The task — If a line in the records contains the string "glass", show that line.

== == ==

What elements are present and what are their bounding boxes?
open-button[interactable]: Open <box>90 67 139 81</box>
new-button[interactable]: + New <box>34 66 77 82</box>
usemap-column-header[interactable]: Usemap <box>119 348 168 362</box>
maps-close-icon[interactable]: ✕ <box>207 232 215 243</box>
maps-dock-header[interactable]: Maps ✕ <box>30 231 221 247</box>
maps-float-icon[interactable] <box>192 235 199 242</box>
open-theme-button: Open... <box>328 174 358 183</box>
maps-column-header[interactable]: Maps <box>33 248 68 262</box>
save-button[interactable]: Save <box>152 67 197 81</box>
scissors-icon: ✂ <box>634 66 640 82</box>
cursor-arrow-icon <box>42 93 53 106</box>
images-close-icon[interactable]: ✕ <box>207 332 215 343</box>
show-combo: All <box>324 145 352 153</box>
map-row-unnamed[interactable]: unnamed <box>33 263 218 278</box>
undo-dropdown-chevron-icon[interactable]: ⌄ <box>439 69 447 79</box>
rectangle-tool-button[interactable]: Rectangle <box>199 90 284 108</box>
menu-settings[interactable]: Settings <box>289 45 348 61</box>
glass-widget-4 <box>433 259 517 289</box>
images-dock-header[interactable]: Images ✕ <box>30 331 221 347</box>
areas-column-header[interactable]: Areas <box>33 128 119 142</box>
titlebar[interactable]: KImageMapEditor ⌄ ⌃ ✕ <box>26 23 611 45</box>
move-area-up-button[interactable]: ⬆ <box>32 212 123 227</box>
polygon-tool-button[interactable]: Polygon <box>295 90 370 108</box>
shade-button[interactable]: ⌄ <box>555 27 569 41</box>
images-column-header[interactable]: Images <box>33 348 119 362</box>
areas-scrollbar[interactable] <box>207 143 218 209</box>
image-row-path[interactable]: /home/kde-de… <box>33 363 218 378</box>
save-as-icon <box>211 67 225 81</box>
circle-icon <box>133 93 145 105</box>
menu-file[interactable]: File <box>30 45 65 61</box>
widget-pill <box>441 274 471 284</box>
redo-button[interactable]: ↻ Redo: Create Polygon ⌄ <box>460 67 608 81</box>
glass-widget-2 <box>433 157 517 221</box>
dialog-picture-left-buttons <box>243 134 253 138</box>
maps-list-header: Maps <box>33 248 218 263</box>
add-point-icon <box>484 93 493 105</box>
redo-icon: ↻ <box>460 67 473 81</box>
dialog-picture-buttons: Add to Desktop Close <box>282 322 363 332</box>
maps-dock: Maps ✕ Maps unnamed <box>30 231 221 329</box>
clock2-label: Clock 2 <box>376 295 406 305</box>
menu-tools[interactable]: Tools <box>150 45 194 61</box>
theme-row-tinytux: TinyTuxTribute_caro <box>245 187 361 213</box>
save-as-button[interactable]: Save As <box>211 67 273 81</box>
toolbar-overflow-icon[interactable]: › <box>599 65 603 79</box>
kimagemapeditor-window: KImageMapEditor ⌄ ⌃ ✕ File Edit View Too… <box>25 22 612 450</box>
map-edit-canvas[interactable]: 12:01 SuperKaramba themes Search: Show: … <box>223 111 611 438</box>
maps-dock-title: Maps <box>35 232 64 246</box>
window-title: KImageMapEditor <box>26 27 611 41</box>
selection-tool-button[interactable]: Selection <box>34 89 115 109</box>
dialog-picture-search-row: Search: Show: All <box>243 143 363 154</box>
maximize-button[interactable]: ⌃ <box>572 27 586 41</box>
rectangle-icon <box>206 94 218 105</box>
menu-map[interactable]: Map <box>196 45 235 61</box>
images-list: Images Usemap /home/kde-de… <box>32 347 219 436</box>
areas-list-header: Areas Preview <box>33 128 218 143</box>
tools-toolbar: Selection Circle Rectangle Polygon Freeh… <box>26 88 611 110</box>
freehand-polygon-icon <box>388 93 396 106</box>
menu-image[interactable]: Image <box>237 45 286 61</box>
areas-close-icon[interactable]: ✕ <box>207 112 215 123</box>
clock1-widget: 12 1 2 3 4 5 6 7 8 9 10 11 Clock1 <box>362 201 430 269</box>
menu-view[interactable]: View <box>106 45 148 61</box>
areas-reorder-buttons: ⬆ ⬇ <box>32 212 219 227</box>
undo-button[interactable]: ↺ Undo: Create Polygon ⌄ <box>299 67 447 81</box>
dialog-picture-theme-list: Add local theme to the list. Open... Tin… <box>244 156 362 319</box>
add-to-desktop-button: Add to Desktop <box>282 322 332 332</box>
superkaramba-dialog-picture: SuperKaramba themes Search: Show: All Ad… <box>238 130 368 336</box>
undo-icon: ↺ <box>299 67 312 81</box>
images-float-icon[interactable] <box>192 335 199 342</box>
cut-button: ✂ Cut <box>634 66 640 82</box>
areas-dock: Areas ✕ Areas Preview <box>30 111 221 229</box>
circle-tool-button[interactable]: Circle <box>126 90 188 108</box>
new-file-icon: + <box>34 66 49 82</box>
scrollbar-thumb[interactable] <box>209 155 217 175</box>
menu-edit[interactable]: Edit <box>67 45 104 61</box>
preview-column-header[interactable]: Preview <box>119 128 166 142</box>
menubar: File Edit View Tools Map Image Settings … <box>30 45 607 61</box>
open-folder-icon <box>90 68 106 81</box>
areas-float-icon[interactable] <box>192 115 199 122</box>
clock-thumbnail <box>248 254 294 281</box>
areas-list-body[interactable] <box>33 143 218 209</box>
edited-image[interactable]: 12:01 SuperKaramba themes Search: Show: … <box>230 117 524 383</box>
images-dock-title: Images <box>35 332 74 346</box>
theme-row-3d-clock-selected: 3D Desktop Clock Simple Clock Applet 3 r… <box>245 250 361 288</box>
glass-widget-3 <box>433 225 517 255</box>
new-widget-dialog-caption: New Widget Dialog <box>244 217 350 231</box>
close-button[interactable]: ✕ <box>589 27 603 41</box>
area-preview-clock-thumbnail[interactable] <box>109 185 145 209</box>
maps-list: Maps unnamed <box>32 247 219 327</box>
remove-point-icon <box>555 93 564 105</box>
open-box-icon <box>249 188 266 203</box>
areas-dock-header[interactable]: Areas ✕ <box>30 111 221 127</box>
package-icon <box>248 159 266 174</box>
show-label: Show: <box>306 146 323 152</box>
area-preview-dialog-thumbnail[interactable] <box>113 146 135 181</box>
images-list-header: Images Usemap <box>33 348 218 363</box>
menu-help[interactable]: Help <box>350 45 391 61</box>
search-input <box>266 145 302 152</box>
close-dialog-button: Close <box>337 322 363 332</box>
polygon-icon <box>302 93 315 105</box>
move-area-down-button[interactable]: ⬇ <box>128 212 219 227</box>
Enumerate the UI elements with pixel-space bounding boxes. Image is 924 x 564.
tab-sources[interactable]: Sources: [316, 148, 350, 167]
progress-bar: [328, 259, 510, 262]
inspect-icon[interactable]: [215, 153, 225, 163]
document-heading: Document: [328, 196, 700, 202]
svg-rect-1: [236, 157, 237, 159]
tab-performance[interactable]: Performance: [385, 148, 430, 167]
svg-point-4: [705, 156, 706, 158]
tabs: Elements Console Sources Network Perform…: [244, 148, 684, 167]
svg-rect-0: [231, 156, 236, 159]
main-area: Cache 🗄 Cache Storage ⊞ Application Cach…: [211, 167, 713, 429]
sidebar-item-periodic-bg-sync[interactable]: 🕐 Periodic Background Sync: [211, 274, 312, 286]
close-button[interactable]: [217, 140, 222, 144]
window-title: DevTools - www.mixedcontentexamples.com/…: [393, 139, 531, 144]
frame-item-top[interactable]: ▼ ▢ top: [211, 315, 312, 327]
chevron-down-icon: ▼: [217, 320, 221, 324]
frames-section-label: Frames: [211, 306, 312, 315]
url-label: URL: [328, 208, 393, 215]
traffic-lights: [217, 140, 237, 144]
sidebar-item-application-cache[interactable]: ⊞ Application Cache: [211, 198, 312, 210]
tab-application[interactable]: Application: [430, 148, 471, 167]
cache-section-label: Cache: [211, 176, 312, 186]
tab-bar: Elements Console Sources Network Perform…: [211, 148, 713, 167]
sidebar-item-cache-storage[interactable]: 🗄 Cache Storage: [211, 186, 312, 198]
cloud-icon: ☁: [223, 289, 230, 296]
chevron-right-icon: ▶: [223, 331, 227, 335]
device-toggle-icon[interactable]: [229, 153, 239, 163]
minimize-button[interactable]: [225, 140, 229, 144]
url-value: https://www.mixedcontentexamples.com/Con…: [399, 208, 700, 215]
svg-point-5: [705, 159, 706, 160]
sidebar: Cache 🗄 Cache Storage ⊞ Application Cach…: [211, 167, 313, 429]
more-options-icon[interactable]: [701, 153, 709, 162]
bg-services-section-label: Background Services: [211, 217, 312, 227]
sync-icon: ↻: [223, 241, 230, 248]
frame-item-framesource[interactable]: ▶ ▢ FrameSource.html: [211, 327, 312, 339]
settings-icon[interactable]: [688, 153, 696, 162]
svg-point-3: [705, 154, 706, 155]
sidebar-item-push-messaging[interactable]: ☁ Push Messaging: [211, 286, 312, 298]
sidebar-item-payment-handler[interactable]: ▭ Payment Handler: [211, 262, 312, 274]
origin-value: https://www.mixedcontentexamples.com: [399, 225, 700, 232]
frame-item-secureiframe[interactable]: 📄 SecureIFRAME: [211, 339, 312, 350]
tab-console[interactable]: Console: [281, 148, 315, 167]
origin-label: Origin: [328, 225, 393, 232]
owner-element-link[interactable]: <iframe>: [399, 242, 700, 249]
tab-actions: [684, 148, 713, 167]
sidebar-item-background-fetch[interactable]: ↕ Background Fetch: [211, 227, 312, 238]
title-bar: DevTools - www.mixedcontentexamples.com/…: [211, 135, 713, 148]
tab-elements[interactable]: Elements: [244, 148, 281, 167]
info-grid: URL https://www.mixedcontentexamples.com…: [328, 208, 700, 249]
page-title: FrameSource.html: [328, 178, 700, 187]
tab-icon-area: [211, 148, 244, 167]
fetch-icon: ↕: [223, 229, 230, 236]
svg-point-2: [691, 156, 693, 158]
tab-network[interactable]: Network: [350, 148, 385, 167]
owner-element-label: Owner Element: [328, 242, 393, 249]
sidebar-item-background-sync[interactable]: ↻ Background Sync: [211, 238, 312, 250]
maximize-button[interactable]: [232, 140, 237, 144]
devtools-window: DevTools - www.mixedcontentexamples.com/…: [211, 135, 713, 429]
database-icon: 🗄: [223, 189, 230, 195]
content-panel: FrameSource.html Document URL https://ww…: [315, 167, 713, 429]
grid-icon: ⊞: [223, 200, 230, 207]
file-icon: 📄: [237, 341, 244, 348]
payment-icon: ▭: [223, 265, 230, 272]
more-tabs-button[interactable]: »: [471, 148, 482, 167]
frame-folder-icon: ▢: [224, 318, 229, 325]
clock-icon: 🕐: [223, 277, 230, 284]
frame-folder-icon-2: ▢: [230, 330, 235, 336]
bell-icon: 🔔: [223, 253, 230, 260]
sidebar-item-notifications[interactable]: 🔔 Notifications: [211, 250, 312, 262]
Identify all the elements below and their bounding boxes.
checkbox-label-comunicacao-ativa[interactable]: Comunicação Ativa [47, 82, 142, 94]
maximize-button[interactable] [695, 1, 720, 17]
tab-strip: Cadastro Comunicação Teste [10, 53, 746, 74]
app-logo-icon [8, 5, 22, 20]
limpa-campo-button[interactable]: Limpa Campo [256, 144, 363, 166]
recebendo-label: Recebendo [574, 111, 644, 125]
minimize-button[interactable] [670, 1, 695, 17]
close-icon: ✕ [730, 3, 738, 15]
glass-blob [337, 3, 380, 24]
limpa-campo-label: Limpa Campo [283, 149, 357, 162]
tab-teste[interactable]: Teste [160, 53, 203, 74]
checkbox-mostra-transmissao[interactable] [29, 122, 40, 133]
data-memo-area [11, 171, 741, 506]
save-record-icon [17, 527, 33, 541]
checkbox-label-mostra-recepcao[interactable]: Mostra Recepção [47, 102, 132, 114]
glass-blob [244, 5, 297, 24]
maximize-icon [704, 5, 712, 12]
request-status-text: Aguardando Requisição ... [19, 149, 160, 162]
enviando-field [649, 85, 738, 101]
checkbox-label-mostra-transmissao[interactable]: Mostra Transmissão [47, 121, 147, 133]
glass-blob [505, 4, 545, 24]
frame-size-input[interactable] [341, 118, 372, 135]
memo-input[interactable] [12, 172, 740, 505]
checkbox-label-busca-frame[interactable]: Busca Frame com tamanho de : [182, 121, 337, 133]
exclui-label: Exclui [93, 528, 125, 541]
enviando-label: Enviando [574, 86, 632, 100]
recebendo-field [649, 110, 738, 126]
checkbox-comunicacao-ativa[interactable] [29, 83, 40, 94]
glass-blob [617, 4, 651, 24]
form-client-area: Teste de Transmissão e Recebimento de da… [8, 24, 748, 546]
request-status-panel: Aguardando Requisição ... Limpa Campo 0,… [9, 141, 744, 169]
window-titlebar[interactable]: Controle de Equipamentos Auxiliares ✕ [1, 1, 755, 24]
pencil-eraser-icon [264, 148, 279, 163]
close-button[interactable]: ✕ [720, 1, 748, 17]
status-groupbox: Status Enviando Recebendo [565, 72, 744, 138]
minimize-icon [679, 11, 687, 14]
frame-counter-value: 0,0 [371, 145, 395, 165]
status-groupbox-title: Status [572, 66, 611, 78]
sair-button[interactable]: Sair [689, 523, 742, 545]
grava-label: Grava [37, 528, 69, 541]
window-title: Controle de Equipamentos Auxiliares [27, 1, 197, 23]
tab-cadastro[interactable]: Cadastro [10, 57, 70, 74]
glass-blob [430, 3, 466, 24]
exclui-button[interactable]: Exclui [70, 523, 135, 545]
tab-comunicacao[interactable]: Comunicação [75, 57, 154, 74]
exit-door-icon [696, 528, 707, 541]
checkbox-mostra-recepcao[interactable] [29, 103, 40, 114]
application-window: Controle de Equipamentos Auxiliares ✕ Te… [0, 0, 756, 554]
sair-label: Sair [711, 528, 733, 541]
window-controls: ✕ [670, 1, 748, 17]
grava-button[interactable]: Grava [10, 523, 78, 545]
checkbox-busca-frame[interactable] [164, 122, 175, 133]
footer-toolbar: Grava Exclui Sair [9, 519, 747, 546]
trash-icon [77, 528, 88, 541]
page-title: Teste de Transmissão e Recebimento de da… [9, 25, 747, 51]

== == ==

Solution —
glass-widget-4 <box>433 259 517 289</box>
glass-widget-2 <box>433 157 517 221</box>
glass-widget-3 <box>433 225 517 255</box>
glass-blob [337, 3, 380, 24]
glass-blob [244, 5, 297, 24]
glass-blob [505, 4, 545, 24]
glass-blob [617, 4, 651, 24]
glass-blob [430, 3, 466, 24]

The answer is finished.